Friday, August 12, 2011

The Marbury Lens by Andrew Smith

There was this really lovely book that I read by Canadian author Margaret Buffie. It wasn’t Angels Turn Their Backs, which, you know, I enjoyed also, particularly because it was about an agoraphobic teenager who didn’t ever leave the house, which allowed me to justify spending a couple of weeks in my apartment without leaving except to buy food and go to classes by saying, “Well at least I’m not as crazy as that character in Angels Turn Their Backs. I mean, she had some issues. She was afraid to go outside. I’m just too lazy.”

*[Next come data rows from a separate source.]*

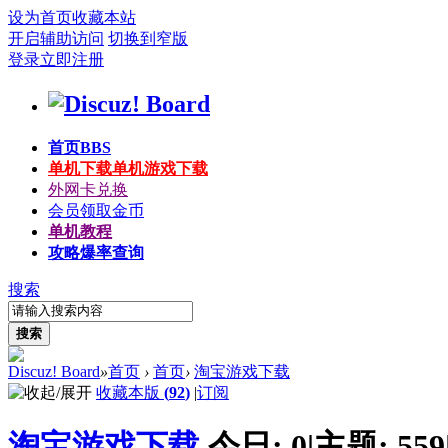
设为首页
收藏本站
开启辅助访问
切换到窄版
登录
立即注册
首页
BBS
单机下载
单机游戏下载
外网卡兑换
会员领取金币
单机教程
攻略爆率查询
搜索
搜索
Discuz! Board
»
首页
›
首页
›
淘宝游戏下载
收藏本版
(
92
)
|
订阅
淘宝游戏下载
今日:
0
|
主题:
559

The really lovely Buffie book I’m thinking about was Who is Frances Rain? It was about this girl who found a pair of glasses, and whenever she put them on she could see the past happening through the lenses. Through them, she would watch all of the ghosts who lived on this island in Manitoba act out these things that happened in recent history. It was pretty awesome. And basically, the main character was able to use the stuff that she saw through the glasses to reconcile the past with the present, bring her family together again, learn a lesson, etc. etc. blah blah blah.

So when I picked up The Marbury Lens by Andrew Smith and flipped open the dust jacket I was ridiculously excited to see the following: “Sixteen-year-old Jack gets drunk and is in the wrong place at the wrong time. He is kidnapped. He escapes, narrowly. The only person he tells is his best friend, Conner. When they arrive in London as planned for summer break, a stranger hands Jack a pair of glasses. Through the lenses, he sees another world called Marbury.” My small brain instantly went, “Oh my god it’s Who is Frances Rain? the sequel but with a male protagonist and a different author! Buy it now!”

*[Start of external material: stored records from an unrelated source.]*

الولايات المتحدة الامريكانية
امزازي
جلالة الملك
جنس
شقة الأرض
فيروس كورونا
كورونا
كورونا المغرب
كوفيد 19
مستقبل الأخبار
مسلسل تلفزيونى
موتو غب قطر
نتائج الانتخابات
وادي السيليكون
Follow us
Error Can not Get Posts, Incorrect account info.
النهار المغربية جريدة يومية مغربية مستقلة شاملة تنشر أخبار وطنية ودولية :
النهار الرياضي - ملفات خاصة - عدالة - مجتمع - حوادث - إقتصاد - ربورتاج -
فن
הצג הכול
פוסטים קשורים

I read the first seventy pages at night. Then I slept with all of the lights on. And then, the next morning, wrecked from not sleeping at all because I basically had the covers over my head all night and couldn’t breathe through them, I went to Starbucks so I could be all brave among people and finish the rest of it. I mean, by the end of the book I didn’t even want to hold the front cover with my hand. I was just thinking, “This is really kind of ridiculously terrifying and I now know the horror that it holds which is totally seeping through the cover and into my hands through this graphic design of a pair of glasses that some artist has rendered out of the content and oh dear god do you think that is really what those glasses look like? The ones that send Jack to Marbury? Because really, he should’ve known shit was going down. If someone handed me a pair of glasses like that I would be like, ‘No, thank you, I’m definitely going to pass.’”

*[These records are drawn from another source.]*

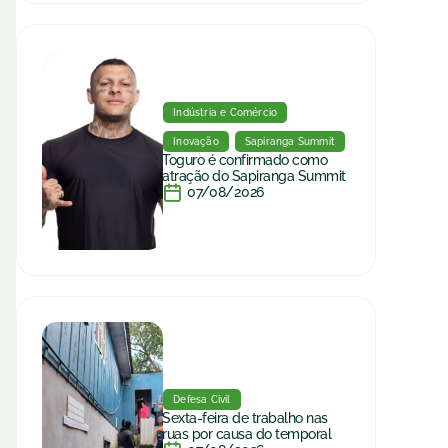
Indústria e Comércio
Inovação
Sapiranga Summit
Toguro é confirmado como
atração do Sapiranga Summit
07/08/2026
Defesa Civil
Sexta-feira de trabalho nas
ruas por causa do temporal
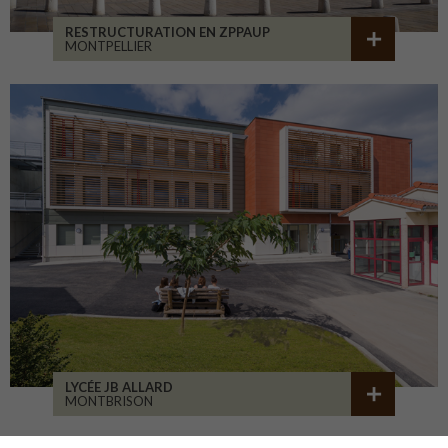
RESTRUCTURATION EN ZPPAUP
MONTPELLIER
LYCÉE JB ALLARD
MONTBRISON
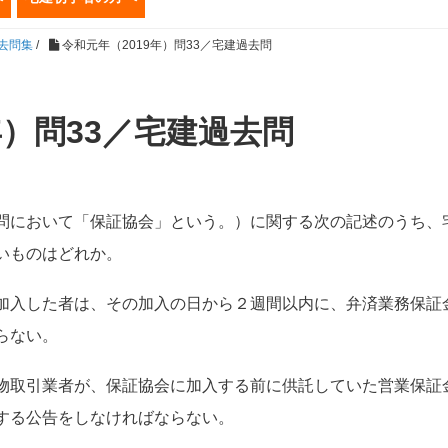
過去問集
/
令和元年（2019年）問33／宅建過去問
年）問33／宅建過去問
問において「保証協会」という。）に関する次の記述のうち、
いものはどれか。
加入した者は、その加入の日から２週間以内に、弁済業務保証
らない。
物取引業者が、保証協会に加入する前に供託していた営業保証
する公告をしなければならない。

The Marbury Lens is really young adult horror at its finest, in that, it’s actually terrifying. There is something seriously scary going on. It’s not just the horrific world of Marbury that Smith creates, but it’s also protagonist Jack’s desire to continue to travel there, to leave the real world behind where things are grey and lifeless and maybe a little bit boring and throw himself headfirst into the violence and war of the fantasy world of Marbury. And then there’s Jack’s own experience of horror in the real world, something all too real and vivid, that drives him towards an otherworldly violence that seems safer and more controlled. Smith’s focus on violence and horror lends a maturity to the novel, but he gives credit to his reader by supplementing mature content with a maturity of style. His short, terse sentences create a physicality that underlines the physical violence depicted in the novel.

The really great thing about young adult horror is that the teens who are reading it can totally just stay up late at home and be scared shitless and still be like, “Yeah, well, I guess my Mom’s downstairs in the living room or whatever so it’s not like I’m alone and so even though this was pretty terrifying, there’s still a whole lot of normal reality going on around me.” They don’t have to head to a Starbucks to find some company and be like, “Oh my god! Noisy, busy place with a bunch of people all around! Makes me feel like this isn’t real!” Smith really writes something awesomely scary. More than that, he writes it well. And if you want some horror, some unbelievably good writing, a fantasy world, and a pair of glasses, The Marbury Lens is going to deliver all of that in a pretty gory, exciting, and violent package. And I guess also if you were standing around thinking, “Oh, you know that lovely Margaret Buffie book that I read when I was twelve or something? I’m thinking I could really go for something like that. I really dug that thing about the glasses,” then this might totally do it for you.